Starting with the line with "Marietta Subong as Sylvia" in the entries below and going on through the line with "new business models, new", output every line exactly and nothing more. No pictures.

Data excerpts:
◇ ◇ ◇

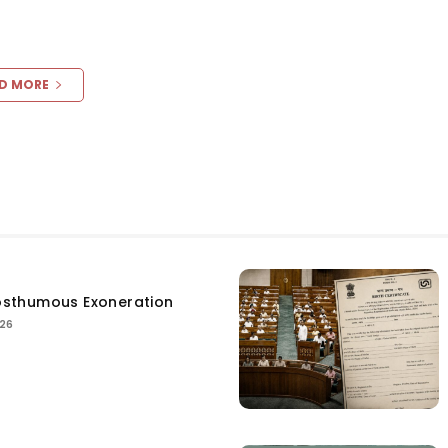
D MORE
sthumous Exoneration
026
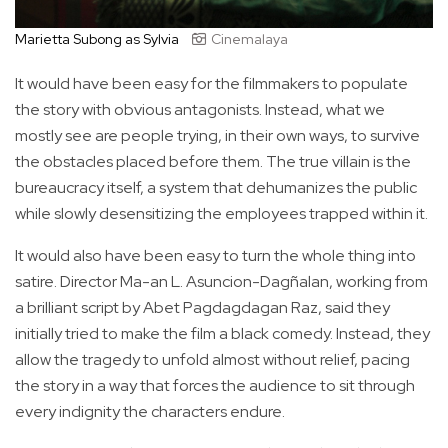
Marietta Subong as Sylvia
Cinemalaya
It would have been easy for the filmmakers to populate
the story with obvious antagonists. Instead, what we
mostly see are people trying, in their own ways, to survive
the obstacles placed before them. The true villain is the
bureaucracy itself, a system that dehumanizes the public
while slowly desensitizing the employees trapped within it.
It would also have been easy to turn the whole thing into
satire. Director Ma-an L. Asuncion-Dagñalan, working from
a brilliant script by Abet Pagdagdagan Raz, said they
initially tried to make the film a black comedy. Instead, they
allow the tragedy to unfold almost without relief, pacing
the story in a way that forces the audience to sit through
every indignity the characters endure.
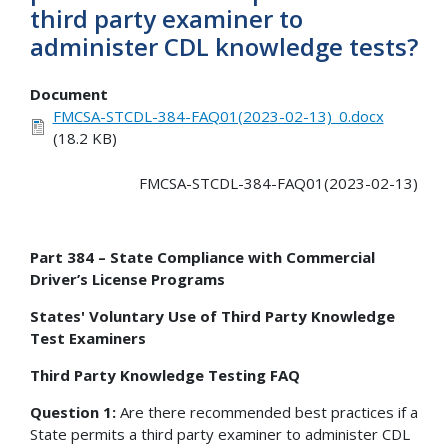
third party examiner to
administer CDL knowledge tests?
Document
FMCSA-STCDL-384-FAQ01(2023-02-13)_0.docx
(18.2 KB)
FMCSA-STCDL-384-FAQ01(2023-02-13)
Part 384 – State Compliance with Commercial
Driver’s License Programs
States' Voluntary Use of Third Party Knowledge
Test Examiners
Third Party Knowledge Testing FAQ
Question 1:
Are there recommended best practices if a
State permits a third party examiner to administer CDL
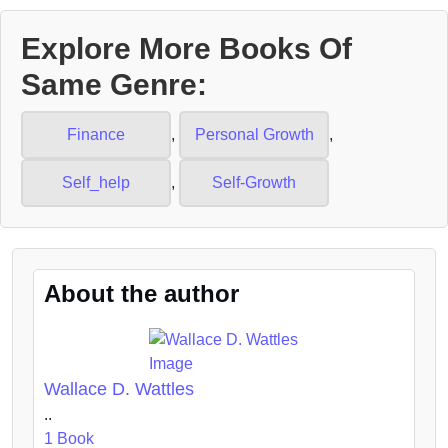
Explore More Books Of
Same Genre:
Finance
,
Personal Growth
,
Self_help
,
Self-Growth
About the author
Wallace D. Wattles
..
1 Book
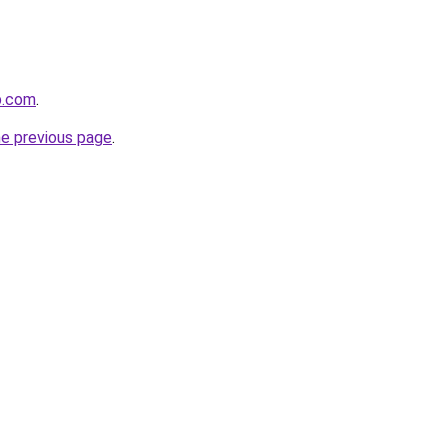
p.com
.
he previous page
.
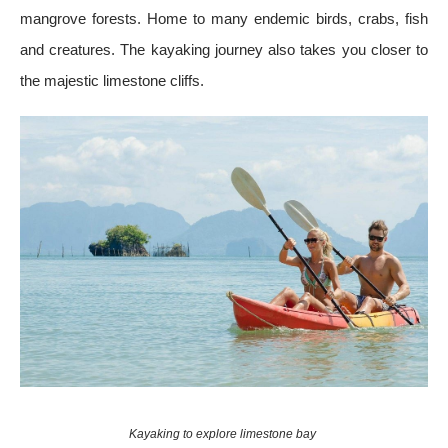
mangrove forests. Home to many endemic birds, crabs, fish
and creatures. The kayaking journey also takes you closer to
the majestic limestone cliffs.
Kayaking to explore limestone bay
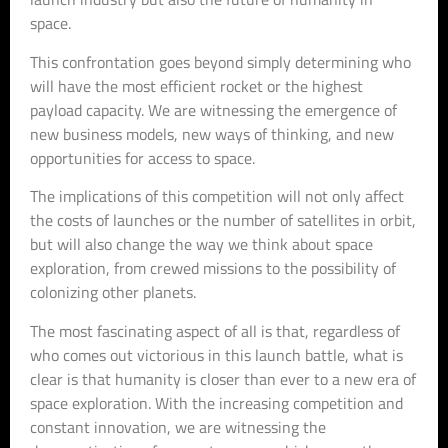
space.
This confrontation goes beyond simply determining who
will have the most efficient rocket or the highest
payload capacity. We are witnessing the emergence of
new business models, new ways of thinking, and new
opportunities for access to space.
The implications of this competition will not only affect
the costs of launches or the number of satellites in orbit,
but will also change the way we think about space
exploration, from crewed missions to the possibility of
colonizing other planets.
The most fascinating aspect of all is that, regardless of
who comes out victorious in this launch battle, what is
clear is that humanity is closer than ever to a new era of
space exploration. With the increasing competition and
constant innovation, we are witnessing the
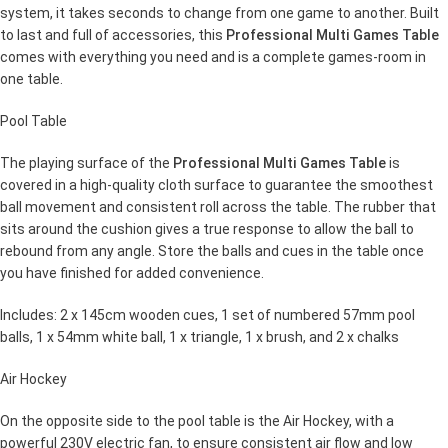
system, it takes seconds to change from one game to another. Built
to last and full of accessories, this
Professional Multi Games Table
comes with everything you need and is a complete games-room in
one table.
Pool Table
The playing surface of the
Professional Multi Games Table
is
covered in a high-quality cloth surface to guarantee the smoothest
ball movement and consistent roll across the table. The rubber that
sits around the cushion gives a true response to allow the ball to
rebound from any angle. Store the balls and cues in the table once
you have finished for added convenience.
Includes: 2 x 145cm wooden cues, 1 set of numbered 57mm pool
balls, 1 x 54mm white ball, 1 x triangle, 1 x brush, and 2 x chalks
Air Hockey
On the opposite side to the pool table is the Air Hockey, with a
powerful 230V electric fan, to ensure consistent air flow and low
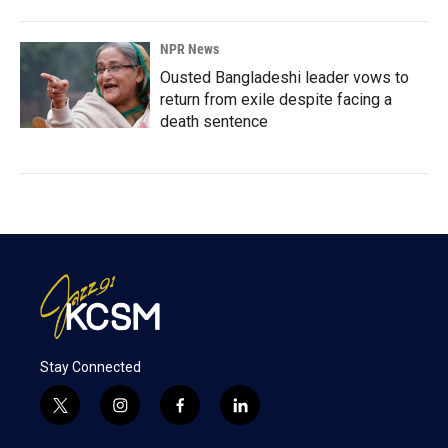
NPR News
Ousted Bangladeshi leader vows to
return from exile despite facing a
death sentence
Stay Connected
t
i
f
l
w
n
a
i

◇ ◇ ◇

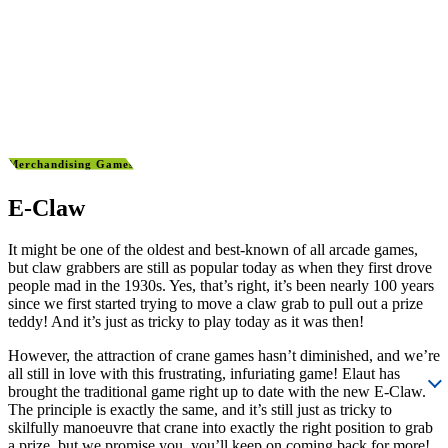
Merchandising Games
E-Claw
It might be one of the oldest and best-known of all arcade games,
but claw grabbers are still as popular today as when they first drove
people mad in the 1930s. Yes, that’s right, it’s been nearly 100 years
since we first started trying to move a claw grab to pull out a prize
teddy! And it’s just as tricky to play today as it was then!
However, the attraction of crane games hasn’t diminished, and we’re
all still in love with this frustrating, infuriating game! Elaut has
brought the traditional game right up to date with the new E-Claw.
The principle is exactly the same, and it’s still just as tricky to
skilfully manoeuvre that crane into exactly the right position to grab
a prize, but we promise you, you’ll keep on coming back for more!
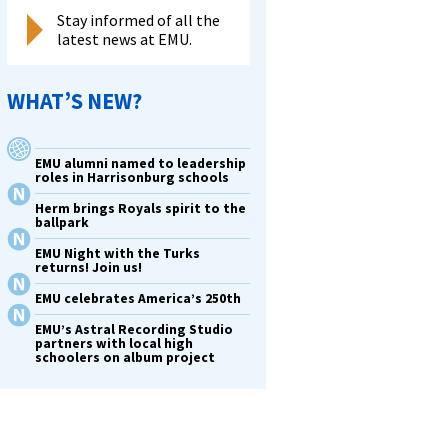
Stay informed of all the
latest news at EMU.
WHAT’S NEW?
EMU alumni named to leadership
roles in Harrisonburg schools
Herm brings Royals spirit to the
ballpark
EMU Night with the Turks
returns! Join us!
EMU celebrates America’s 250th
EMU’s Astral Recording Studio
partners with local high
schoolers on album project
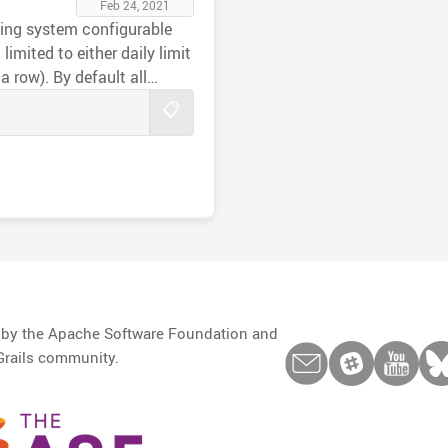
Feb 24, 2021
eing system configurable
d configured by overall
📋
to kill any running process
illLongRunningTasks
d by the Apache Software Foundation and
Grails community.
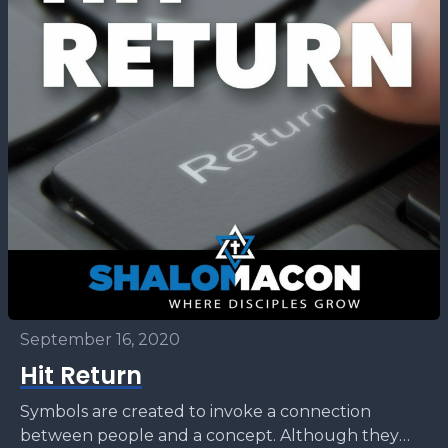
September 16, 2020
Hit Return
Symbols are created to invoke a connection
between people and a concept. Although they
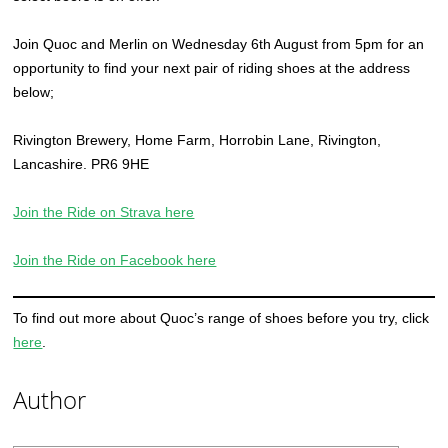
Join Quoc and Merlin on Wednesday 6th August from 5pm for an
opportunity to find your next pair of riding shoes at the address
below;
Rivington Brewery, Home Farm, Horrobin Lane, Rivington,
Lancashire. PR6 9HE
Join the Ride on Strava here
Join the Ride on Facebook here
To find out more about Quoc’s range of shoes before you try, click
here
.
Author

◇ ◇ ◇

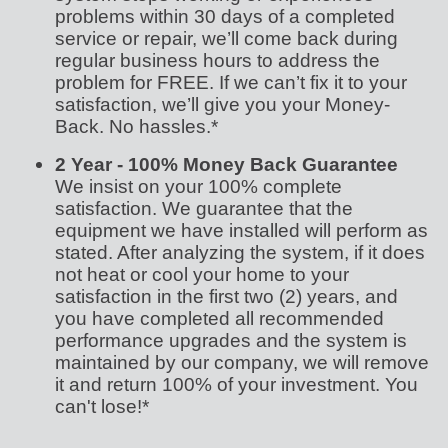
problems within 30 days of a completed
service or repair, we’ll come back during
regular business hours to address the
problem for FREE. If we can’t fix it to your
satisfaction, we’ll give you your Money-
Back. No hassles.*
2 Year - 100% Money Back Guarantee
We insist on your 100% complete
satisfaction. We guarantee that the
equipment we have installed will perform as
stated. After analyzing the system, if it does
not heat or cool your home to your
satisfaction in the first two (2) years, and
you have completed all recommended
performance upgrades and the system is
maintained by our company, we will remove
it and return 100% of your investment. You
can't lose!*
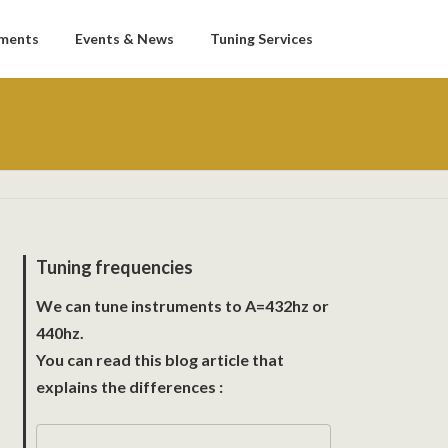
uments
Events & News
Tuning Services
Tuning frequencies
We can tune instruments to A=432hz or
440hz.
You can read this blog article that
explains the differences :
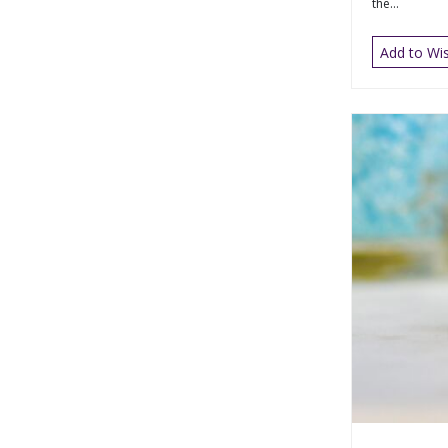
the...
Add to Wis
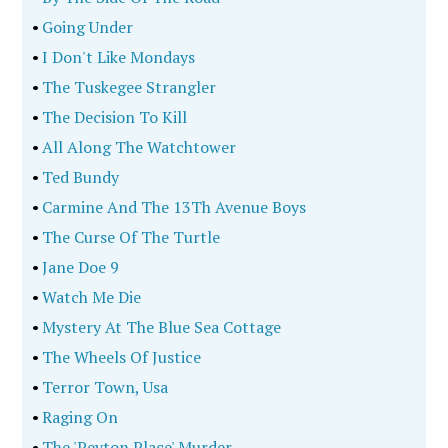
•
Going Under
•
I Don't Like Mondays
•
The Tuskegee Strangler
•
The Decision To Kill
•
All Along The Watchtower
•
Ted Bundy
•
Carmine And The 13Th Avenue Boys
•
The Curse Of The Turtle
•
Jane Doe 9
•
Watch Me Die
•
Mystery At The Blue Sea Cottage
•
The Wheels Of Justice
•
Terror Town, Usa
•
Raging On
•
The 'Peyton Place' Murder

◇ ◇ ◇

** Written solution **
Marietta Subong as Sylvia
Cinemalaya
It would have been easy for the filmmakers to populate
the story with obvious antagonists. Instead, what we
mostly see are people trying, in their own ways, to survive
the obstacles placed before them. The true villain is the
bureaucracy itself, a system that dehumanizes the public
while slowly desensitizing the employees trapped within it.
It would also have been easy to turn the whole thing into
satire. Director Ma-an L. Asuncion-Dagñalan, working from
a brilliant script by Abet Pagdagdagan Raz, said they
initially tried to make the film a black comedy. Instead, they
allow the tragedy to unfold almost without relief, pacing
the story in a way that forces the audience to sit through
every indignity the characters endure.
third party examiner to
administer CDL knowledge tests?
Document
FMCSA-STCDL-384-FAQ01(2023-02-13)_0.docx
(18.2 KB)
FMCSA-STCDL-384-FAQ01(2023-02-13)
Part 384 – State Compliance with Commercial
Driver’s License Programs
States' Voluntary Use of Third Party Knowledge
Test Examiners
Third Party Knowledge Testing FAQ
Question 1:
Are there recommended best practices if a
State permits a third party examiner to administer CDL
Explore More Books Of
Same Genre:
Finance
,
Personal Growth
,
Self_help
,
Self-Growth
About the author
Wallace D. Wattles
..
1 Book
p.com
.
he previous page
.
mangrove forests. Home to many endemic birds, crabs, fish
and creatures. The kayaking journey also takes you closer to
the majestic limestone cliffs.
Kayaking to explore limestone bay
space.
This confrontation goes beyond simply determining who
will have the most efficient rocket or the highest
payload capacity. We are witnessing the emergence of
new business models, new ways of thinking, and new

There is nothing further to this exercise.